*** Block opens ***
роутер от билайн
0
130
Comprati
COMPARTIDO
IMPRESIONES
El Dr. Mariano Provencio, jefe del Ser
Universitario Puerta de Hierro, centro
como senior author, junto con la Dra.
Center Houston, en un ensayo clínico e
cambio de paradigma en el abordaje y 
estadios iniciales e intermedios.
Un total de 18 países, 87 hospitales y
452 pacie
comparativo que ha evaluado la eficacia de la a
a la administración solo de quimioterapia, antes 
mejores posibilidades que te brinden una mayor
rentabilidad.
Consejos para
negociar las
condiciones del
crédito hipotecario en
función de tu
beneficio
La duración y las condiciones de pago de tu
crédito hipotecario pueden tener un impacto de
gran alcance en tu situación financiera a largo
*** Block closes ***
*** Block opens ***
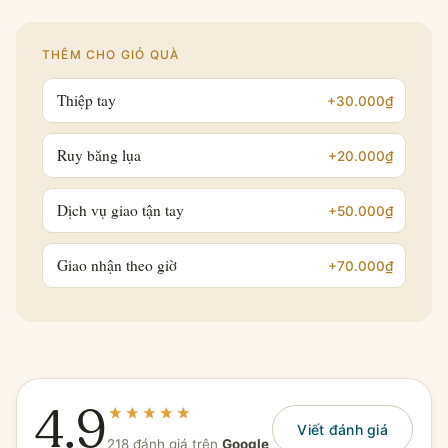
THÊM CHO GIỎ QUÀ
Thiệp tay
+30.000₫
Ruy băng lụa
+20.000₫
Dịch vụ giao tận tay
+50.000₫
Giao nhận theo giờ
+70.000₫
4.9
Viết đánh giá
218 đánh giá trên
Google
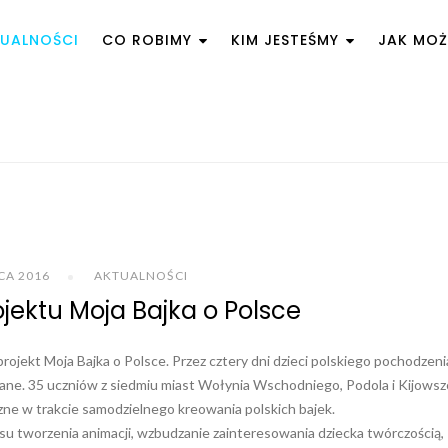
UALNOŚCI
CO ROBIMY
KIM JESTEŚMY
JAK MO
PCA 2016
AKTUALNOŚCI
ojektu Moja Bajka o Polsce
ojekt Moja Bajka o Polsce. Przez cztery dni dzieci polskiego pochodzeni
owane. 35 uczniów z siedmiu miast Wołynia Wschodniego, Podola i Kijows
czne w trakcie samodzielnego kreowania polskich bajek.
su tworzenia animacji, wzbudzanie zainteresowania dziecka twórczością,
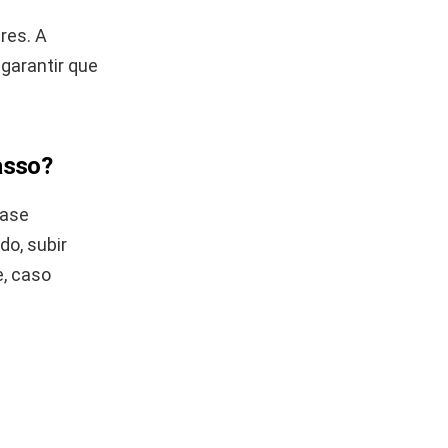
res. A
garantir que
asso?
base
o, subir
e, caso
*** Block closes ***
» **EXERCISE REQUIREMENTS**:
Go through the records and pull out each line that includes the word "crédito".

» **EXERCISE OUTPUT**:
crédito hipotecario en
crédito hipotecario pueden tener un impacto de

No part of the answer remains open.